**Your objective:**
Print the lines that start the entries and continue through the one holding "В Подмосковье на", please, exactly and with the pictures omitted.

Collected data
--
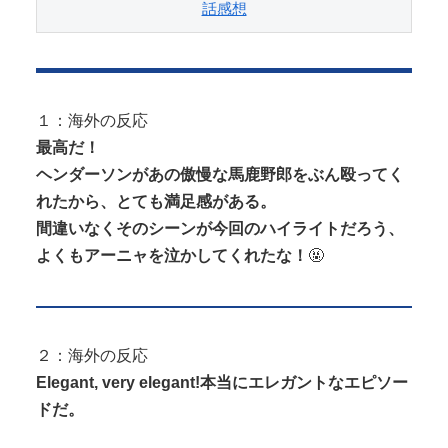
話感想
１：海外の反応
最高だ！
ヘンダーソンがあの傲慢な馬鹿野郎をぶん殴ってく
れたから、とても満足感がある。
間違いなくそのシーンが今回のハイライトだろう、
よくもアーニャを泣かしてくれたな！
🤬
２：海外の反応
Elegant, very elegant!本当にエレガントなエピソー
ドだ。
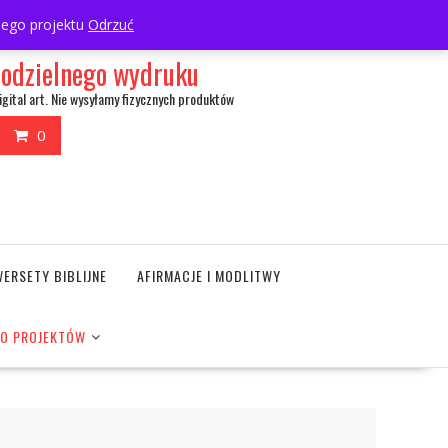
My Account
wnego projektu
Odrzuć
amodzielnego wydruku
igital art. Nie wysyłamy fizycznych produktów
0
WERSETY BIBLIJNE
AFIRMACJE I MODLITWY
DO PROJEKTÓW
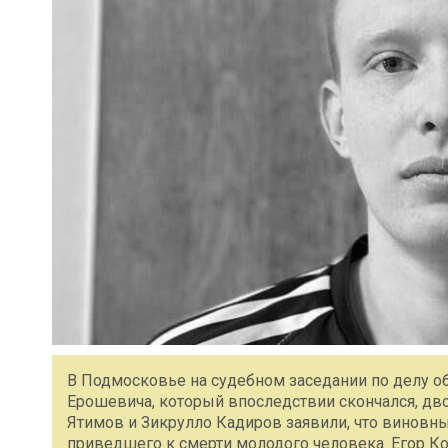
В Подмосковье на судебном заседании по делу об
Ерошевича, который впоследствии скончался, д
Ятимов и Зикрулло Кадиров заявили, что виновн
приведшего к смерти молодого человека. Егор Ко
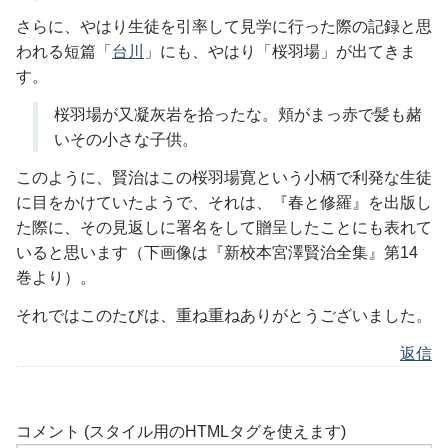
さらに、やはり生徒を引率して見学に行った際の記録と思
われる短篇「
台川
」にも、やはり「桜羽場」が出てきま
す。
桜羽場が又凝灰岩を拾ったな。頬がまっ赤で髪も赭
いその小さな子供。
このように、賢治はこの桜羽場寛という小柄で利発な生徒
に目をかけていたようで、それは、『春と修羅』を出版し
た際に、その見返しに署名をして贈呈したことにも表れて
いると思います（下画像は『新校本宮澤賢治全集』第14
巻より）。
それではこのたびは、重ね重ねありがとうございました。
返信
コメント (スタイル用のHTMLタグを使えます)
--
**Response to this task:**
話感想
１：海外の反応
最高だ！
ヘンダーソンがあの傲慢な馬鹿野郎をぶん殴ってく
れたから、とても満足感がある。
間違いなくそのシーンが今回のハイライトだろう、
よくもアーニャを泣かしてくれたな！
🤬
２：海外の反応
Elegant, very elegant!本当にエレガントなエピソー
ドだ。
My Account
wnego projektu
Odrzuć
amodzielnego wydruku
igital art. Nie wysyłamy fizycznych produktów
0
WERSETY BIBLIJNE
AFIRMACJE I MODLITWY
DO PROJEKTÓW
В Подмосковье на судебном заседании по делу об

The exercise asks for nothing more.